======== Dataset records ========

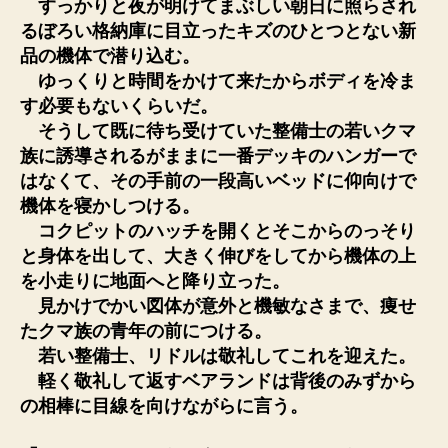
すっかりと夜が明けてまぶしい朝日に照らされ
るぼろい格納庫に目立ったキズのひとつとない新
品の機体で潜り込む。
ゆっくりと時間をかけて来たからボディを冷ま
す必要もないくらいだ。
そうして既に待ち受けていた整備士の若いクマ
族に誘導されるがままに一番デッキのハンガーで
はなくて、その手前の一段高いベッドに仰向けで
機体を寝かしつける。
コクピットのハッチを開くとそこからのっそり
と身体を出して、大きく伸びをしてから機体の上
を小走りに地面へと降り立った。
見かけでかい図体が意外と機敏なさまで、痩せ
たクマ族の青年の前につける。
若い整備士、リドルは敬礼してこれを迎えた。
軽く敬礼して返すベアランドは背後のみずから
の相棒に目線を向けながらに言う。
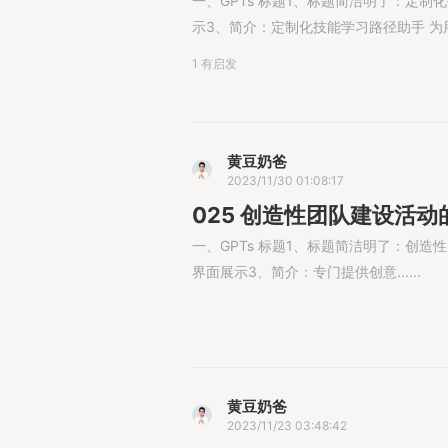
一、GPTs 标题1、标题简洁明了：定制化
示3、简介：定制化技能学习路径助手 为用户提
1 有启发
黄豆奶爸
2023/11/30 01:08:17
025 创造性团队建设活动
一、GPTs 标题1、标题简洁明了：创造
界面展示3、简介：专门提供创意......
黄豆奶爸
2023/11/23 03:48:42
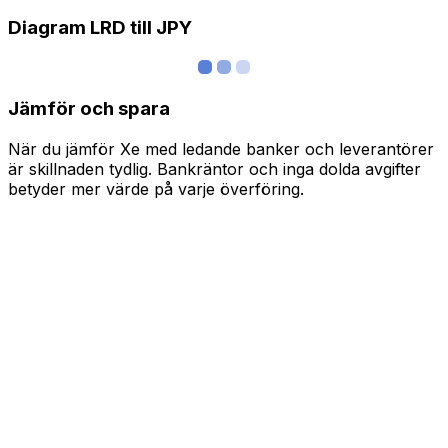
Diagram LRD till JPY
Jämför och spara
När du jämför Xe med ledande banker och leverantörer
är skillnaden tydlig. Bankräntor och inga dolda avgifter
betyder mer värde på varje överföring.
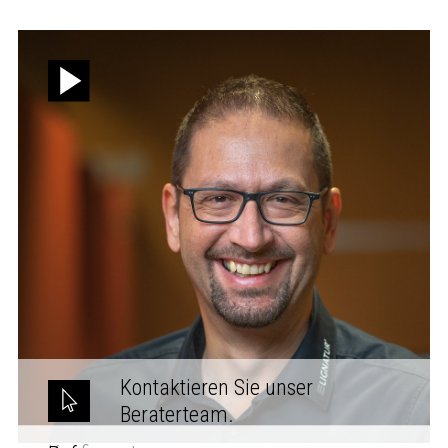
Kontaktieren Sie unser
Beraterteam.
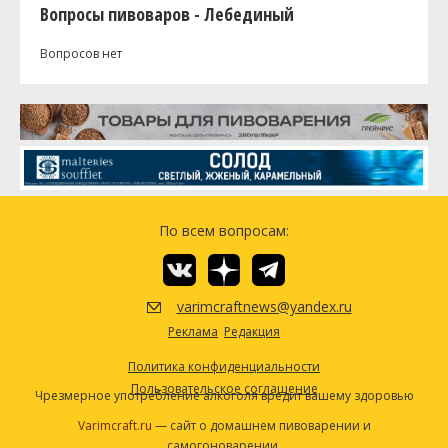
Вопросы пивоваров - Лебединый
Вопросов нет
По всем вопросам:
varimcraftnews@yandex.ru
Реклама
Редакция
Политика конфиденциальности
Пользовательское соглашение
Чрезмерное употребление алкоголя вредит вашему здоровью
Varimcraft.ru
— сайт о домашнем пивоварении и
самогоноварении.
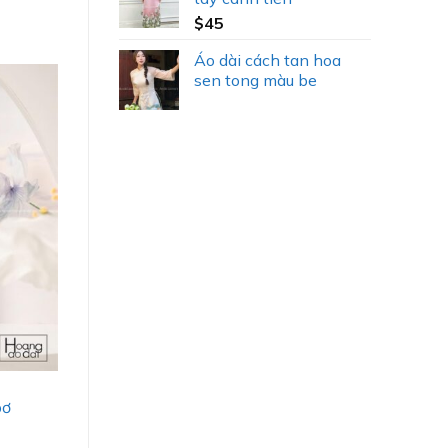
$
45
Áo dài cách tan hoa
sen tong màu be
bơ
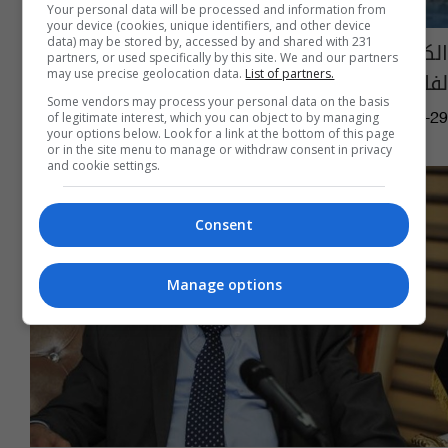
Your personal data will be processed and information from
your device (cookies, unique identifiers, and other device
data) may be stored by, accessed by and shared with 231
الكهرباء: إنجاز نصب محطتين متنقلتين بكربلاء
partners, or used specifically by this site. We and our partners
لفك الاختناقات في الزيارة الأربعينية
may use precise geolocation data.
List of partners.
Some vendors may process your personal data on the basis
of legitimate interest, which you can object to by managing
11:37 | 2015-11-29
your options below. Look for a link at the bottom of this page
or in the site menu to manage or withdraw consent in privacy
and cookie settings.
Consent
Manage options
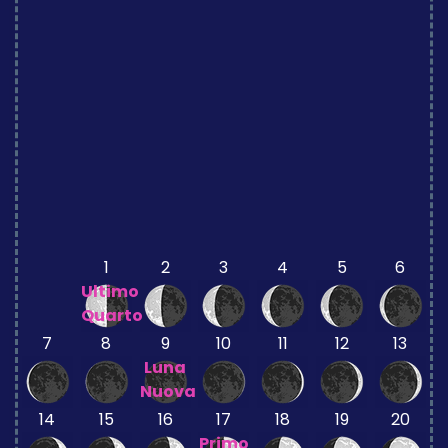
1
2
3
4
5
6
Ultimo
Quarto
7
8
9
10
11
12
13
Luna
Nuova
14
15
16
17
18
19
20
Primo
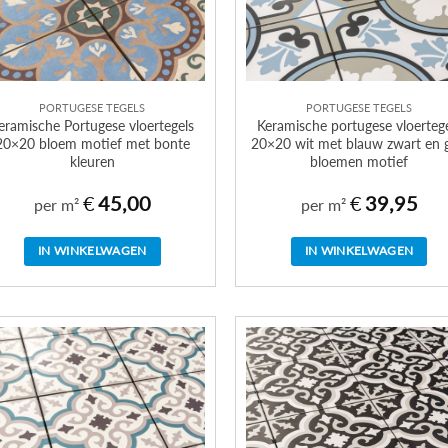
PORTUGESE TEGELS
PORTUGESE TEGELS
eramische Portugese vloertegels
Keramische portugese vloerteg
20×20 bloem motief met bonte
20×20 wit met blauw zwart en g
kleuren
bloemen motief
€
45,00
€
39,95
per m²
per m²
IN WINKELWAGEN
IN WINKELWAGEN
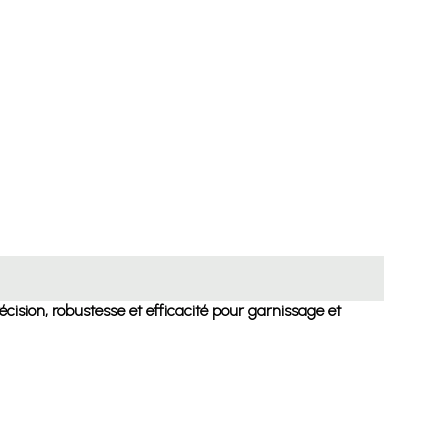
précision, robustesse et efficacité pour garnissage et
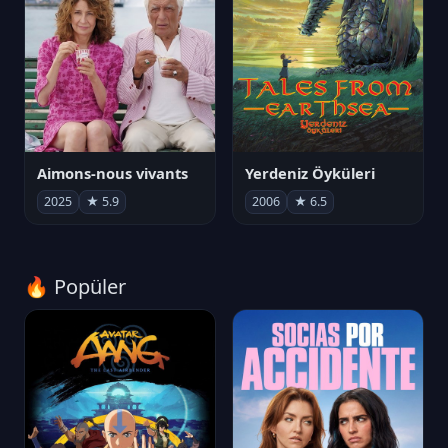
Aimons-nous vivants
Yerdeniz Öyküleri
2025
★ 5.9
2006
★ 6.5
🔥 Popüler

========

### Problem statement
The copy must match every line of the data exactly and contain no pictures.

### Solution
すっかりと夜が明けてまぶしい朝日に照らされ
るぼろい格納庫に目立ったキズのひとつとない新
品の機体で潜り込む。
ゆっくりと時間をかけて来たからボディを冷ま
す必要もないくらいだ。
そうして既に待ち受けていた整備士の若いクマ
族に誘導されるがままに一番デッキのハンガーで
はなくて、その手前の一段高いベッドに仰向けで
機体を寝かしつける。
コクピットのハッチを開くとそこからのっそり
と身体を出して、大きく伸びをしてから機体の上
を小走りに地面へと降り立った。
見かけでかい図体が意外と機敏なさまで、痩せ
たクマ族の青年の前につける。
若い整備士、リドルは敬礼してこれを迎えた。
軽く敬礼して返すベアランドは背後のみずから
の相棒に目線を向けながらに言う。
一、GPTs 标题1、标题简洁明了：定制化
示3、简介：定制化技能学习路径助手 为用户提
1 有启发
黄豆奶爸
2023/11/30 01:08:17
025 创造性团队建设活动
一、GPTs 标题1、标题简洁明了：创造
界面展示3、简介：专门提供创意......
黄豆奶爸
2023/11/23 03:48:42
Diagram LRD till JPY
Jämför och spara
När du jämför Xe med ledande banker och leverantörer
är skillnaden tydlig. Bankräntor och inga dolda avgifter
betyder mer värde på varje överföring.
Kontaktieren Sie unser
Beraterteam.
Вопросы пивоваров - Лебединый
Вопросов нет
По всем вопросам:
varimcraftnews@yandex.ru
Реклама
Редакция
Политика конфиденциальности
Пользовательское соглашение
Чрезмерное употребление алкоголя вредит вашему здоровью
Varimcraft.ru
— сайт о домашнем пивоварении и
самогоноварении.
$
45
Áo dài cách tan hoa
sen tong màu be
bơ
Your personal data will be processed and information from
your device (cookies, unique identifiers, and other device
data) may be stored by, accessed by and shared with 231
الكهرباء: إنجاز نصب محطتين متنقلتين بكربلاء
partners, or used specifically by this site. We and our partners
لفك الاختناقات في الزيارة الأربعينية
may use precise geolocation data.
List of partners.
Some vendors may process your personal data on the basis
of legitimate interest, which you can object to by managing
11:37 | 2015-11-29
your options below. Look for a link at the bottom of this page
or in the site menu to manage or withdraw consent in privacy
and cookie settings.
Consent
Manage options
1
2
3
4
5
6
Ultimo
Quarto
7
8
9
10
11
12
13
Luna
Nuova
14
15
16
17
18
19
20
Primo
PORTUGESE TEGELS
PORTUGESE TEGELS
eramische Portugese vloertegels
Keramische portugese vloerteg
20×20 bloem motief met bonte
20×20 wit met blauw zwart en g
kleuren
bloemen motief
€
45,00
€
39,95
per m²
per m²
IN WINKELWAGEN
IN WINKELWAGEN
précision, robustesse et efficacité pour garnissage et
Aimons-nous vivants
Yerdeniz Öyküleri
2025
★ 5.9
2006
★ 6.5
🔥 Popüler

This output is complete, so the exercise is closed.